Provided information:

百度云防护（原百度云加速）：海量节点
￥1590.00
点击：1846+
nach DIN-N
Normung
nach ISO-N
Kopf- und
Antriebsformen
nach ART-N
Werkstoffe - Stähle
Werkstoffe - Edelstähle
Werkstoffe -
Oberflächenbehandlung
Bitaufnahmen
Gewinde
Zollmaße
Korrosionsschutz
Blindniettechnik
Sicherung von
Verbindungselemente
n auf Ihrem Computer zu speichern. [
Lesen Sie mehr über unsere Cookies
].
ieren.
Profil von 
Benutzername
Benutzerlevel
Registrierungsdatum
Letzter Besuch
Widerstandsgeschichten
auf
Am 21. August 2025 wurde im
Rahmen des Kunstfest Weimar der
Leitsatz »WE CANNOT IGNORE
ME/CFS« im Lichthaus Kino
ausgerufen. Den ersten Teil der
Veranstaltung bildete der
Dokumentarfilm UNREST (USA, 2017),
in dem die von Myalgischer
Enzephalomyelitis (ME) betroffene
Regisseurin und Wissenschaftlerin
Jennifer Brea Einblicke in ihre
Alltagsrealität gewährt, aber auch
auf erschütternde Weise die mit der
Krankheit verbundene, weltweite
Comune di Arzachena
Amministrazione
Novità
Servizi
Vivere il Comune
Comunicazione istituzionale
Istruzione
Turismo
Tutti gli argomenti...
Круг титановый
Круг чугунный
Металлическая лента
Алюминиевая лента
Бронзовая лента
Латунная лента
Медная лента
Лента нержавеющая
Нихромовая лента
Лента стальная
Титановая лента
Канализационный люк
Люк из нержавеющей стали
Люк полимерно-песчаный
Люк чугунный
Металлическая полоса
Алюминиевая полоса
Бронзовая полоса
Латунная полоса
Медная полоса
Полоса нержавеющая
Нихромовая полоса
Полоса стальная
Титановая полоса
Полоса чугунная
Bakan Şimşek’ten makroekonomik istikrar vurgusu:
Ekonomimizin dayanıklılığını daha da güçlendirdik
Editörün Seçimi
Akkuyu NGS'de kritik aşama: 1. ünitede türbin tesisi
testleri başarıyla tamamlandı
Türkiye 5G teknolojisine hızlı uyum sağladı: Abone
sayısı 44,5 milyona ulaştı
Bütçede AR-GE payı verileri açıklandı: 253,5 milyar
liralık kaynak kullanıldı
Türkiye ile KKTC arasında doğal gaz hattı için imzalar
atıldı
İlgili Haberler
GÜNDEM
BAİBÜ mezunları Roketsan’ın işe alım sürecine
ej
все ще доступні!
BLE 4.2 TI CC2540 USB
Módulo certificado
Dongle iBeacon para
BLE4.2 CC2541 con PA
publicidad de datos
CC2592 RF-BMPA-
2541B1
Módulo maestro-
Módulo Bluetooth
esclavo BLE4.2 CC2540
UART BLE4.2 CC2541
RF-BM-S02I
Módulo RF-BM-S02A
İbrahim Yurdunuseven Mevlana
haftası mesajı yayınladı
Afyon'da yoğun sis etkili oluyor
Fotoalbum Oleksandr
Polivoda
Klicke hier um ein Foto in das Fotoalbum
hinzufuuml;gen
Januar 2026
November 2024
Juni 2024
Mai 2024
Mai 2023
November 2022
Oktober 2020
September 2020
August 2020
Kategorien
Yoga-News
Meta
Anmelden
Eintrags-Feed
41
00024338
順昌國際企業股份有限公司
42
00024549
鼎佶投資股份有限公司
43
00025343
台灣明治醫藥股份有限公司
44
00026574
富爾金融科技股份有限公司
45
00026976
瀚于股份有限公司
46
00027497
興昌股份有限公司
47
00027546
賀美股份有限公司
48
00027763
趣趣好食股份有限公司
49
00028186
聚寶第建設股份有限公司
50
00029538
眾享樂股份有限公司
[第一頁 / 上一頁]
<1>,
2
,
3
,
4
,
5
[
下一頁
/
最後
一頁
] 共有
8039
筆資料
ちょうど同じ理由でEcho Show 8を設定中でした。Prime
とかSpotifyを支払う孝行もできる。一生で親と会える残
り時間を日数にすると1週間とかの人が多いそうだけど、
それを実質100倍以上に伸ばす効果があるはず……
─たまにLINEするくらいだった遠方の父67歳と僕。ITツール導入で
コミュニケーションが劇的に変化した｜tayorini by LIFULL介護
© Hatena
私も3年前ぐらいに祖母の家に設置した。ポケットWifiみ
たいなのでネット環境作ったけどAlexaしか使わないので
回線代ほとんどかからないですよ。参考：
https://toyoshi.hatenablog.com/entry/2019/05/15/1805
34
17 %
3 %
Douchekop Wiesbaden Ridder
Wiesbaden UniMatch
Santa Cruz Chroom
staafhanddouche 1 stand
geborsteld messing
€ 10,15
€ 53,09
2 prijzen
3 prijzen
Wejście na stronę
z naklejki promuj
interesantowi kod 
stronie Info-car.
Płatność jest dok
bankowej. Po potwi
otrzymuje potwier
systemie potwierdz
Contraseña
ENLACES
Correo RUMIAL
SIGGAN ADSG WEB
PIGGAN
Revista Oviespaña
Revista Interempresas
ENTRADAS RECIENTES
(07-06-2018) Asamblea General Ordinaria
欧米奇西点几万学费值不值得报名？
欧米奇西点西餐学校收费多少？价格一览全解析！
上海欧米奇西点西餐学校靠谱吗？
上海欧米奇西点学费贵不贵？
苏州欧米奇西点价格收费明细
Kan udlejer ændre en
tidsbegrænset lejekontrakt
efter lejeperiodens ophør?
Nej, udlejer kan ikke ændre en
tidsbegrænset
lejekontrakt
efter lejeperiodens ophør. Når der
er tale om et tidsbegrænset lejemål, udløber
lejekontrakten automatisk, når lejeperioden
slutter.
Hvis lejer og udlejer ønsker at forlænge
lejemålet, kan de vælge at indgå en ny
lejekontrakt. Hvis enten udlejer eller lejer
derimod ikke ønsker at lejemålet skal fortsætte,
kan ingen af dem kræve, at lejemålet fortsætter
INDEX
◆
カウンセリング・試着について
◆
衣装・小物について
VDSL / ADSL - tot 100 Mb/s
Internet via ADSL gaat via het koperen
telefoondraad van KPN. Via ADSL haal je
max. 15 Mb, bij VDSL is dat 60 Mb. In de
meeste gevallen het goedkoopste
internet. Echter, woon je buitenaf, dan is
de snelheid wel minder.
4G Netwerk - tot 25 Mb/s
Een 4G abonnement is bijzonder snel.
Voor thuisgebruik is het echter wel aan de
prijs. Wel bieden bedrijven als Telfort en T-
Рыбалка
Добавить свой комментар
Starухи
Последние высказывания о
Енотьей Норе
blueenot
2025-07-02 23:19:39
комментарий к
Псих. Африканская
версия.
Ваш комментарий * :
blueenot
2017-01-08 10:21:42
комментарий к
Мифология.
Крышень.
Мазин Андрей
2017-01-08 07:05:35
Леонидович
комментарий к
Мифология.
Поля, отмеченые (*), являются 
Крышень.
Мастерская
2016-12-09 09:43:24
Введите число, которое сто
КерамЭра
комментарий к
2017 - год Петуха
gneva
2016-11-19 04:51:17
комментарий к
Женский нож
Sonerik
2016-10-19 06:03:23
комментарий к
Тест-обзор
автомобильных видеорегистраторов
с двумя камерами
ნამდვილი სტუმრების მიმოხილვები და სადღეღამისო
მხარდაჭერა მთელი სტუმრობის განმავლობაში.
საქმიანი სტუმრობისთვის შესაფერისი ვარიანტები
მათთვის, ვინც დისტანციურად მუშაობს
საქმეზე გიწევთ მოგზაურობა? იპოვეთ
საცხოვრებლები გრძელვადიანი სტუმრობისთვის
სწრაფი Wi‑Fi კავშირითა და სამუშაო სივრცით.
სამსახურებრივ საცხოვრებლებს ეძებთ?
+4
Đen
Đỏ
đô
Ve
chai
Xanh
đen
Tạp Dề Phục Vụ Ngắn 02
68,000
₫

Your assignment:
The full set of lines above should be retyped without a single change.

Your solution:
百度云防护（原百度云加速）：海量节点
￥1590.00
点击：1846+
nach DIN-N
Normung
nach ISO-N
Kopf- und
Antriebsformen
nach ART-N
Werkstoffe - Stähle
Werkstoffe - Edelstähle
Werkstoffe -
Oberflächenbehandlung
Bitaufnahmen
Gewinde
Zollmaße
Korrosionsschutz
Blindniettechnik
Sicherung von
Verbindungselemente
n auf Ihrem Computer zu speichern. [
Lesen Sie mehr über unsere Cookies
].
ieren.
Profil von 
Benutzername
Benutzerlevel
Registrierungsdatum
Letzter Besuch
Widerstandsgeschichten
auf
Am 21. August 2025 wurde im
Rahmen des Kunstfest Weimar der
Leitsatz »WE CANNOT IGNORE
ME/CFS« im Lichthaus Kino
ausgerufen. Den ersten Teil der
Veranstaltung bildete der
Dokumentarfilm UNREST (USA, 2017),
in dem die von Myalgischer
Enzephalomyelitis (ME) betroffene
Regisseurin und Wissenschaftlerin
Jennifer Brea Einblicke in ihre
Alltagsrealität gewährt, aber auch
auf erschütternde Weise die mit der
Krankheit verbundene, weltweite
Comune di Arzachena
Amministrazione
Novità
Servizi
Vivere il Comune
Comunicazione istituzionale
Istruzione
Turismo
Tutti gli argomenti...
Круг титановый
Круг чугунный
Металлическая лента
Алюминиевая лента
Бронзовая лента
Латунная лента
Медная лента
Лента нержавеющая
Нихромовая лента
Лента стальная
Титановая лента
Канализационный люк
Люк из нержавеющей стали
Люк полимерно-песчаный
Люк чугунный
Металлическая полоса
Алюминиевая полоса
Бронзовая полоса
Латунная полоса
Медная полоса
Полоса нержавеющая
Нихромовая полоса
Полоса стальная
Титановая полоса
Полоса чугунная
Bakan Şimşek’ten makroekonomik istikrar vurgusu:
Ekonomimizin dayanıklılığını daha da güçlendirdik
Editörün Seçimi
Akkuyu NGS'de kritik aşama: 1. ünitede türbin tesisi
testleri başarıyla tamamlandı
Türkiye 5G teknolojisine hızlı uyum sağladı: Abone
sayısı 44,5 milyona ulaştı
Bütçede AR-GE payı verileri açıklandı: 253,5 milyar
liralık kaynak kullanıldı
Türkiye ile KKTC arasında doğal gaz hattı için imzalar
atıldı
İlgili Haberler
GÜNDEM
BAİBÜ mezunları Roketsan’ın işe alım sürecine
ej
все ще доступні!
BLE 4.2 TI CC2540 USB
Módulo certificado
Dongle iBeacon para
BLE4.2 CC2541 con PA
publicidad de datos
CC2592 RF-BMPA-
2541B1
Módulo maestro-
Módulo Bluetooth
esclavo BLE4.2 CC2540
UART BLE4.2 CC2541
RF-BM-S02I
Módulo RF-BM-S02A
İbrahim Yurdunuseven Mevlana
haftası mesajı yayınladı
Afyon'da yoğun sis etkili oluyor
Fotoalbum Oleksandr
Polivoda
Klicke hier um ein Foto in das Fotoalbum
hinzufuuml;gen
Januar 2026
November 2024
Juni 2024
Mai 2024
Mai 2023
November 2022
Oktober 2020
September 2020
August 2020
Kategorien
Yoga-News
Meta
Anmelden
Eintrags-Feed
41
00024338
順昌國際企業股份有限公司
42
00024549
鼎佶投資股份有限公司
43
00025343
台灣明治醫藥股份有限公司
44
00026574
富爾金融科技股份有限公司
45
00026976
瀚于股份有限公司
46
00027497
興昌股份有限公司
47
00027546
賀美股份有限公司
48
00027763
趣趣好食股份有限公司
49
00028186
聚寶第建設股份有限公司
50
00029538
眾享樂股份有限公司
[第一頁 / 上一頁]
<1>,
2
,
3
,
4
,
5
[
下一頁
/
最後
一頁
] 共有
8039
筆資料
ちょうど同じ理由でEcho Show 8を設定中でした。Prime
とかSpotifyを支払う孝行もできる。一生で親と会える残
り時間を日数にすると1週間とかの人が多いそうだけど、
それを実質100倍以上に伸ばす効果があるはず……
─たまにLINEするくらいだった遠方の父67歳と僕。ITツール導入で
コミュニケーションが劇的に変化した｜tayorini by LIFULL介護
© Hatena
私も3年前ぐらいに祖母の家に設置した。ポケットWifiみ
たいなのでネット環境作ったけどAlexaしか使わないので
回線代ほとんどかからないですよ。参考：
https://toyoshi.hatenablog.com/entry/2019/05/15/1805
34
17 %
3 %
Douchekop Wiesbaden Ridder
Wiesbaden UniMatch
Santa Cruz Chroom
staafhanddouche 1 stand
geborsteld messing
€ 10,15
€ 53,09
2 prijzen
3 prijzen
Wejście na stronę
z naklejki promuj
interesantowi kod 
stronie Info-car.
Płatność jest dok
bankowej. Po potwi
otrzymuje potwier
systemie potwierdz
Contraseña
ENLACES
Correo RUMIAL
SIGGAN ADSG WEB
PIGGAN
Revista Oviespaña
Revista Interempresas
ENTRADAS RECIENTES
(07-06-2018) Asamblea General Ordinaria
欧米奇西点几万学费值不值得报名？
欧米奇西点西餐学校收费多少？价格一览全解析！
上海欧米奇西点西餐学校靠谱吗？
上海欧米奇西点学费贵不贵？
苏州欧米奇西点价格收费明细
Kan udlejer ændre en
tidsbegrænset lejekontrakt
efter lejeperiodens ophør?
Nej, udlejer kan ikke ændre en
tidsbegrænset
lejekontrakt
efter lejeperiodens ophør. Når der
er tale om et tidsbegrænset lejemål, udløber
lejekontrakten automatisk, når lejeperioden
slutter.
Hvis lejer og udlejer ønsker at forlænge
lejemålet, kan de vælge at indgå en ny
lejekontrakt. Hvis enten udlejer eller lejer
derimod ikke ønsker at lejemålet skal fortsætte,
kan ingen af dem kræve, at lejemålet fortsætter
INDEX
◆
カウンセリング・試着について
◆
衣装・小物について
VDSL / ADSL - tot 100 Mb/s
Internet via ADSL gaat via het koperen
telefoondraad van KPN. Via ADSL haal je
max. 15 Mb, bij VDSL is dat 60 Mb. In de
meeste gevallen het goedkoopste
internet. Echter, woon je buitenaf, dan is
de snelheid wel minder.
4G Netwerk - tot 25 Mb/s
Een 4G abonnement is bijzonder snel.
Voor thuisgebruik is het echter wel aan de
prijs. Wel bieden bedrijven als Telfort en T-
Рыбалка
Добавить свой комментар
Starухи
Последние высказывания о
Енотьей Норе
blueenot
2025-07-02 23:19:39
комментарий к
Псих. Африканская
версия.
Ваш комментарий * :
blueenot
2017-01-08 10:21:42
комментарий к
Мифология.
Крышень.
Мазин Андрей
2017-01-08 07:05:35
Леонидович
комментарий к
Мифология.
Поля, отмеченые (*), являются 
Крышень.
Мастерская
2016-12-09 09:43:24
Введите число, которое сто
КерамЭра
комментарий к
2017 - год Петуха
gneva
2016-11-19 04:51:17
комментарий к
Женский нож
Sonerik
2016-10-19 06:03:23
комментарий к
Тест-обзор
автомобильных видеорегистраторов
с двумя камерами
ნამდვილი სტუმრების მიმოხილვები და სადღეღამისო
მხარდაჭერა მთელი სტუმრობის განმავლობაში.
საქმიანი სტუმრობისთვის შესაფერისი ვარიანტები
მათთვის, ვინც დისტანციურად მუშაობს
საქმეზე გიწევთ მოგზაურობა? იპოვეთ
საცხოვრებლები გრძელვადიანი სტუმრობისთვის
სწრაფი Wi‑Fi კავშირითა და სამუშაო სივრცით.
სამსახურებრივ საცხოვრებლებს ეძებთ?
+4
Đen
Đỏ
đô
Ve
chai
Xanh
đen
Tạp Dề Phục Vụ Ngắn 02
68,000
₫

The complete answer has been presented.